Hyperparathyroidism Definition By Medical

Hyperparathyroidism Definition
Hyperparathyroidism Definition

Hyperparathyroidism Definition By Medical

Hyperparathyroidism definition is a condition when the parathyroid gland located in the neck produces too much parathyroid hormone. High levels of parathyroid hormone also contributes to increased blood levels of calcium, but on the other hand, phosphorus levels fall.

Hyperparathyroidism is a rare type of hormonal disorder that occurs. Women are more at risk of developing this condition as they age than men. Women who have entered menopause are the group that most often suffer from this condition.

Actually hyperparathyroidism itself rarely causes symptoms in people who experience it. Symptoms usually arise due to increased levels of calcium in the blood. These symptoms include fatigue, muscle weakness, seem a little confused, lost concentration, loss of appetite, always feel thirsty, frequent urination, constipation, nausea, and abdominal pain. In addition, symptoms of depression can also occur.

If you experience any of these symptoms, see your doctor immediately. Increased levels of neglected or untreated calcium can lead to continued symptoms, such as frequent drowsiness, increased confusion, dehydration, vomiting, bone pain, hypertension, irregular heartbeat, and muscle spasm. Even in severe cases, this condition can cause fainting and coma.

Causes of Hyperparathyroidism

Based on the cause, hyperparathyroidism is divided into two types, namely primary and secondary.
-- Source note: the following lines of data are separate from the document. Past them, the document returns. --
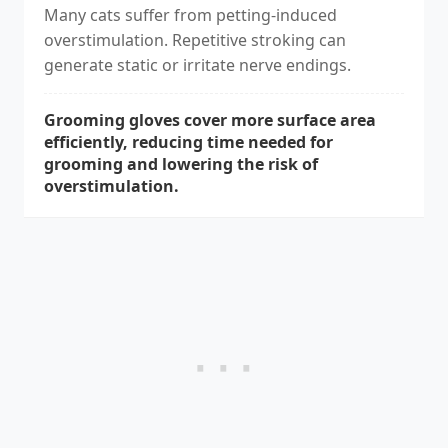
Many cats suffer from petting-induced
overstimulation. Repetitive stroking can
generate static or irritate nerve endings.
Grooming gloves cover more surface area
efficiently, reducing time needed for
grooming and lowering the risk of
overstimulation.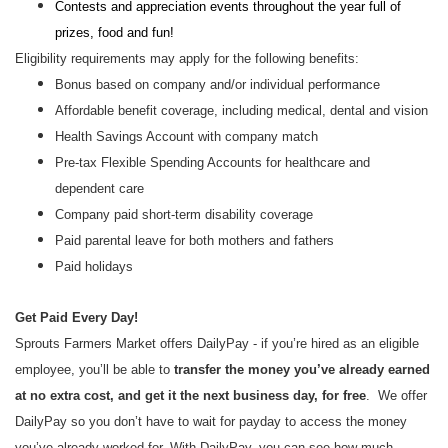
Contests and appreciation events throughout the year full of
prizes, food and fun!
Eligibility requirements may apply for the following benefits:
Bonus based on company and/or individual performance
Affordable benefit coverage, including medical, dental and vision
Health Savings Account with company match
Pre-tax Flexible Spending Accounts for healthcare and
dependent care
Company paid short-term disability coverage
Paid parental leave for both mothers and fathers
Paid holidays
Get Paid Every Day!
Sprouts Farmers Market offers DailyPay - if you’re hired as an eligible
employee, you’ll be able to
transfer the money you’ve already earned
at no extra cost, and get it the next business day, for free
. We offer
DailyPay so you don’t have to wait for payday to access the money
you’ve already worked for. With DailyPay, you can see how much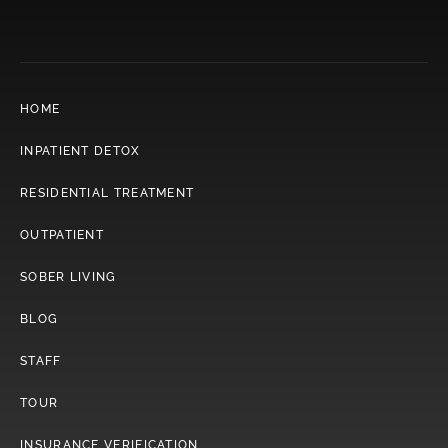
HOME
INPATIENT DETOX
RESIDENTIAL TREATMENT
OUTPATIENT
SOBER LIVING
BLOG
STAFF
TOUR
INSURANCE VERIFICATION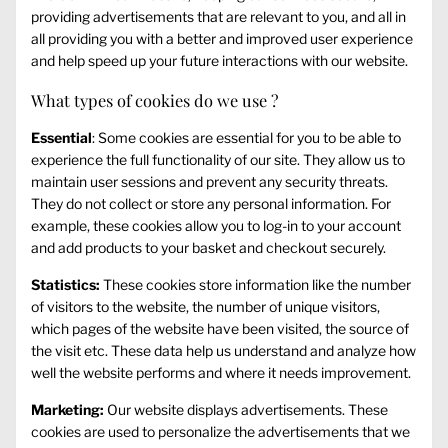
providing advertisements that are relevant to you, and all in
all providing you with a better and improved user experience
and help speed up your future interactions with our website.
What types of cookies do we use ?
Essential
: Some cookies are essential for you to be able to
experience the full functionality of our site. They allow us to
maintain user sessions and prevent any security threats.
They do not collect or store any personal information. For
example, these cookies allow you to log-in to your account
and add products to your basket and checkout securely.
Statistics:
These cookies store information like the number
of visitors to the website, the number of unique visitors,
which pages of the website have been visited, the source of
the visit etc. These data help us understand and analyze how
well the website performs and where it needs improvement.
Marketing:
Our website displays advertisements. These
cookies are used to personalize the advertisements that we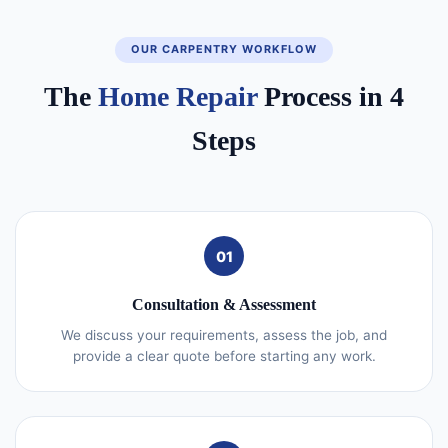
OUR CARPENTRY WORKFLOW
The
Home Repair
Process in 4
Steps
01
Consultation & Assessment
We discuss your requirements, assess the job, and
provide a clear quote before starting any work.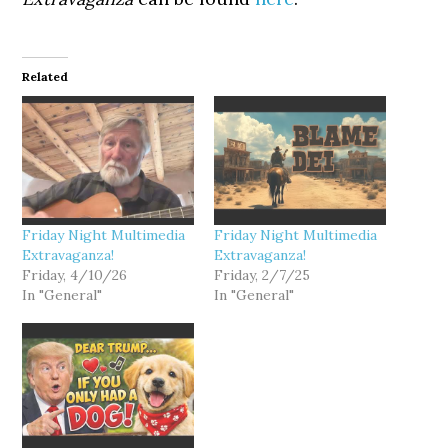
Related
Friday Night Multimedia
Friday Night Multimedia
Extravaganza!
Extravaganza!
Friday, 4/10/26
Friday, 2/7/25
In "General"
In "General"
  • Primary hyperparathyroidism occurs when there are other conditions that directly attack the parathyroid gland so that the gland becomes swollen and becomes overactive. These conditions include hyperplasia, benign tumors of the parathyroid glands, and cancer of the parathyroid glands.
  • While secondary hyperparathyroidism occurs along with other conditions that cause the level of calcium in the blood decreases prolonged. As a result, the parathyroid gland is stimulated to continually produce parathyroid hormone. These conditions include chronic kidney disease, impaired absorption disorders, and vitamin D deficiency.

Diagnosis of Hyperparathyroidism

Hyperparathyroidism can generally be diagnosed through routine blood tests. The results of these tests showed high levels of calcium. To confirm the diagnosis, usually additional blood tests will be performed by the doctor. Through this method, elevated alkaline phosphatase levels and decreased phosphorus levels will also be checked.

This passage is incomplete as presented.